Oppor stresses the importance of being mindful, caring and compassionate in this field. It’s worth considering the entire process that brings an animal’s meat to the table — from being raised to being harvested.
As an artisan butcher, more specifically, she said it has been hard to watch small towns see their butchers go out of business.
Yes, it can be more convenient and cheaper to shop at a larger grocery store, but she said paying more gets more. Smaller, local butchers are often paying farmers more fair prices for the animals they provide, she said. The labor is done by hand, not by machine.
"I do think it's really important that we maintain that relationship between local farms and butchers," she said recently on WPR’s "The Morning Show."
After about 15 years in marketing, Oppor pivoted and went to culinary school. She was the meat manager at the Willy Street Co-op in Madison, and she taught at Madison College, according to a piece she wrote for Love Wisconsin, a digital storytelling project focused on the culture and future of the state.
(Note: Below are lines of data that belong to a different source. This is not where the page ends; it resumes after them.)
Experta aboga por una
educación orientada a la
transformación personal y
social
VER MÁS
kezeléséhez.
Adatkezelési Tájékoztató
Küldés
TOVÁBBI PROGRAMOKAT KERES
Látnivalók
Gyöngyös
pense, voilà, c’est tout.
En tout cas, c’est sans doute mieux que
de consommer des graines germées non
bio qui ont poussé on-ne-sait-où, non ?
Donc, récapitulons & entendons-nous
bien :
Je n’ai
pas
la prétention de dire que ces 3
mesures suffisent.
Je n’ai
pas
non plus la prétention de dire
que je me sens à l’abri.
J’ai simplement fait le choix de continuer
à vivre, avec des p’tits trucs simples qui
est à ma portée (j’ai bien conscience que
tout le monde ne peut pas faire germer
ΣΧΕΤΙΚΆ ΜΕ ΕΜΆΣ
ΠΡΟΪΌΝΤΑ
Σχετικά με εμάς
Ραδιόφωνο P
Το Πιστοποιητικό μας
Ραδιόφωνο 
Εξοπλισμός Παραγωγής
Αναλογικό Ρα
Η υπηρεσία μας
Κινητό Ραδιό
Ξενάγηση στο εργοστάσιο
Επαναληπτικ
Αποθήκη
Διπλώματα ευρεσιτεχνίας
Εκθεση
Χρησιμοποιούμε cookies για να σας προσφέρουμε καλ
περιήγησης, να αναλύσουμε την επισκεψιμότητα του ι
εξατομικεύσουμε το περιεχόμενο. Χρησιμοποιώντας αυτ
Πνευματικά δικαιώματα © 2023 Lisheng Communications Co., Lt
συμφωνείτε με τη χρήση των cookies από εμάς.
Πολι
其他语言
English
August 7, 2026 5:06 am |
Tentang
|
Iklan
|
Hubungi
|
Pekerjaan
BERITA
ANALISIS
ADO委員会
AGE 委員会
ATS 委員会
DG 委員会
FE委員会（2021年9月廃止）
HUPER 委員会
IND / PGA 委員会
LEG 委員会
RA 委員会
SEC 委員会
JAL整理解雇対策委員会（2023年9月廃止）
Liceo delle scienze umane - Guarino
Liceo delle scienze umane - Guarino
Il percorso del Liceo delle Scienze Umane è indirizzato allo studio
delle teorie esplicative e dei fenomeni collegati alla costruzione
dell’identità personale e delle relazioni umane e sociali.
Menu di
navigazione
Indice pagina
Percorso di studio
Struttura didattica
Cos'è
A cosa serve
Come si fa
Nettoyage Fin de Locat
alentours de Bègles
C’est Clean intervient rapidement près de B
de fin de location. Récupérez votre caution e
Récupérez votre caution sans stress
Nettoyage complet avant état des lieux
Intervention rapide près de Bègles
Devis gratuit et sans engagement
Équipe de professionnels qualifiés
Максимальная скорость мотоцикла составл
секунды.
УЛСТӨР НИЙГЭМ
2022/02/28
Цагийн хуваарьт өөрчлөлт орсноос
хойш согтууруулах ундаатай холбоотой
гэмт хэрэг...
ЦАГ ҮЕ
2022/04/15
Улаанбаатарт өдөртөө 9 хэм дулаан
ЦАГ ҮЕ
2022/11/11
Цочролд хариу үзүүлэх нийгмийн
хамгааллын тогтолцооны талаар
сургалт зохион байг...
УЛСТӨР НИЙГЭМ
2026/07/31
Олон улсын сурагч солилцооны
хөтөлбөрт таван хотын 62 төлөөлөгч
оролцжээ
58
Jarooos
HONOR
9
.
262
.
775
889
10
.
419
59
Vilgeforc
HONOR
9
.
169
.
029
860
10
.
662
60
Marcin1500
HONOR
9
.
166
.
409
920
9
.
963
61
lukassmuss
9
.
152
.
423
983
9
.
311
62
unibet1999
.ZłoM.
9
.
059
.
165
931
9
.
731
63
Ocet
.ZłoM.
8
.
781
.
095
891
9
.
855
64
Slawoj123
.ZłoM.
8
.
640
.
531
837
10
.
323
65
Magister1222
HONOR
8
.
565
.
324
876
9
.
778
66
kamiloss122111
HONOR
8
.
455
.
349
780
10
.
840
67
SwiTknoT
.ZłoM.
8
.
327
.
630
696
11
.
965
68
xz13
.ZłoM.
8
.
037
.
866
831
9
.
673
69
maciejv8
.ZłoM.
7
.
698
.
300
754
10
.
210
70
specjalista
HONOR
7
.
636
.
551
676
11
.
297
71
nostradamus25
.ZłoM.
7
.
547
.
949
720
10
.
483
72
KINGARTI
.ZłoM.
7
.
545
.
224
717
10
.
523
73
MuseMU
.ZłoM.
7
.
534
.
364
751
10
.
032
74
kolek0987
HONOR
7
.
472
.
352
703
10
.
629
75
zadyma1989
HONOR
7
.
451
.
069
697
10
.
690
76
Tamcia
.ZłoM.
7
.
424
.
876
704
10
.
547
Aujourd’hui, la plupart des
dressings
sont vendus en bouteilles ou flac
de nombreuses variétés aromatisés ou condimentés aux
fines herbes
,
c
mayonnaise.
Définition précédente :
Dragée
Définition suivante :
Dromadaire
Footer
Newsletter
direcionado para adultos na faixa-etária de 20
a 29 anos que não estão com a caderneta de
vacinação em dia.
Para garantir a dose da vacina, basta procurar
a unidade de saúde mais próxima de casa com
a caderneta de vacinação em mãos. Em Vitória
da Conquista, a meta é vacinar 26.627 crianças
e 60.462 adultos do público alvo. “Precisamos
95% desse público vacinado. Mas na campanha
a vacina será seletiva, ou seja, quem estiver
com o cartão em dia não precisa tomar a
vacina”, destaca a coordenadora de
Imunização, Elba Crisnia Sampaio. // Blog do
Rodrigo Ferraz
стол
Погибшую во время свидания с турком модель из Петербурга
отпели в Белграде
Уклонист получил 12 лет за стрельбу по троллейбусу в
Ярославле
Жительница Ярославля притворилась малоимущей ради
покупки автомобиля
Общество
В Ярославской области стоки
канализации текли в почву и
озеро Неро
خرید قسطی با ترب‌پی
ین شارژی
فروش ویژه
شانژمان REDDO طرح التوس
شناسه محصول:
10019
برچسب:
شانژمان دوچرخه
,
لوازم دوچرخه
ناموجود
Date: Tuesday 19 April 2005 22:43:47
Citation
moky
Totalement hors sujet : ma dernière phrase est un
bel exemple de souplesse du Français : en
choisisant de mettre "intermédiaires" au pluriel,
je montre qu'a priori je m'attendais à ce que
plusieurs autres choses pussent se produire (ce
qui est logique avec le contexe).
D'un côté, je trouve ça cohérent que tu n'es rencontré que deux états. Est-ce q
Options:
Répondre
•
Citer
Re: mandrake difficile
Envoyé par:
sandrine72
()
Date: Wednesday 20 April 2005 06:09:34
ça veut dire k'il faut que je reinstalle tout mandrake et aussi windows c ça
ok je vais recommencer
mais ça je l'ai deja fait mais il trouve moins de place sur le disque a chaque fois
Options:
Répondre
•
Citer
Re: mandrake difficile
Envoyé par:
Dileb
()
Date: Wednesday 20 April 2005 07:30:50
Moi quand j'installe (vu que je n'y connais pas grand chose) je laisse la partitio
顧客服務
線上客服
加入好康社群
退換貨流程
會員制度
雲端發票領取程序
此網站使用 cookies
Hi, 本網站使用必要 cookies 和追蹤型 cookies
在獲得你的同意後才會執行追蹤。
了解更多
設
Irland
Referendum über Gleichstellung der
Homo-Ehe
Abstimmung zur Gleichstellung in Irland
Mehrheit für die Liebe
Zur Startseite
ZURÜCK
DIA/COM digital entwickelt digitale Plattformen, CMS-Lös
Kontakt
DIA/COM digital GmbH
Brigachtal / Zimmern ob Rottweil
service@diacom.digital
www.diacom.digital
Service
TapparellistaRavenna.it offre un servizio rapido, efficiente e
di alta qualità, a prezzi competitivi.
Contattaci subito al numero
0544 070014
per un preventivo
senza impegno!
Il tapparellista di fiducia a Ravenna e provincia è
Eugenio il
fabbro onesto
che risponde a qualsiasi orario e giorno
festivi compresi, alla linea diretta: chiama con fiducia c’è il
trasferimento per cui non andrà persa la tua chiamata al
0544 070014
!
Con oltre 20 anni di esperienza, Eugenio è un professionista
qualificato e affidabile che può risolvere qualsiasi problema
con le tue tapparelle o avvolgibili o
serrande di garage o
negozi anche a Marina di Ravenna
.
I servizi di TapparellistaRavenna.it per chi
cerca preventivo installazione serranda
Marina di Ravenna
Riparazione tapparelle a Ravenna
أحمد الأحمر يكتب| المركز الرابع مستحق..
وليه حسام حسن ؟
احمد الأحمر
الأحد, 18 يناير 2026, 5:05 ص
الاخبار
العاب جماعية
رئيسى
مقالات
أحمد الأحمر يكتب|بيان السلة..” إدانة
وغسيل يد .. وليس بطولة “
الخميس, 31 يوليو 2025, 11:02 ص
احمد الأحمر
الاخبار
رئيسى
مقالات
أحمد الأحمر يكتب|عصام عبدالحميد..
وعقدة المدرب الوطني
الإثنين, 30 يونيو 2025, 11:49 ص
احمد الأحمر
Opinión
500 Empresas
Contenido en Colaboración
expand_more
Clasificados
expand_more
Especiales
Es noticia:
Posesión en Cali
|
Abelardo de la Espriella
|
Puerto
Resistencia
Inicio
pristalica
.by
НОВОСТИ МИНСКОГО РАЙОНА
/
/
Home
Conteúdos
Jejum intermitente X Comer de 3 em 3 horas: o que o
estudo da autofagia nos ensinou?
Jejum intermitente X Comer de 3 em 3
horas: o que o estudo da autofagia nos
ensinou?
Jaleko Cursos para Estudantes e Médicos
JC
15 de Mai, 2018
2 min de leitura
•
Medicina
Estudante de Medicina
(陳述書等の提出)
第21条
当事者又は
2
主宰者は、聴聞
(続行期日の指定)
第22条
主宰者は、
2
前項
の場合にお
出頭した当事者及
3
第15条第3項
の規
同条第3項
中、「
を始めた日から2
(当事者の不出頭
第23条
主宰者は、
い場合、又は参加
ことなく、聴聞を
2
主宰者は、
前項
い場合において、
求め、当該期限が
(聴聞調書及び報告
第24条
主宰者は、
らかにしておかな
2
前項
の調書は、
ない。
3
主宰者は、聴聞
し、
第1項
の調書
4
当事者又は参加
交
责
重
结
A student told her about a meat processing facility in Argyle. Eventually, she and her husband sold their house and moved there. Through the company, she is working in six counties to do on-farm slaughter and has noticed a lack of processing and harvesting facilities in southwestern Wisconsin.
She said some of her missions through the Meatsmith Co-op — which serves Lafayette, Green, Iowa, Dane, Grant, and Rock counties — are to "put as little stress on the animal as possible and make it easier for farmers to get their livestock to processing facilities."
"Our goal is to basically have farmers and workers own the process," she said. "Just give farmers and workers a say in creating a more sustainable meat system for our area."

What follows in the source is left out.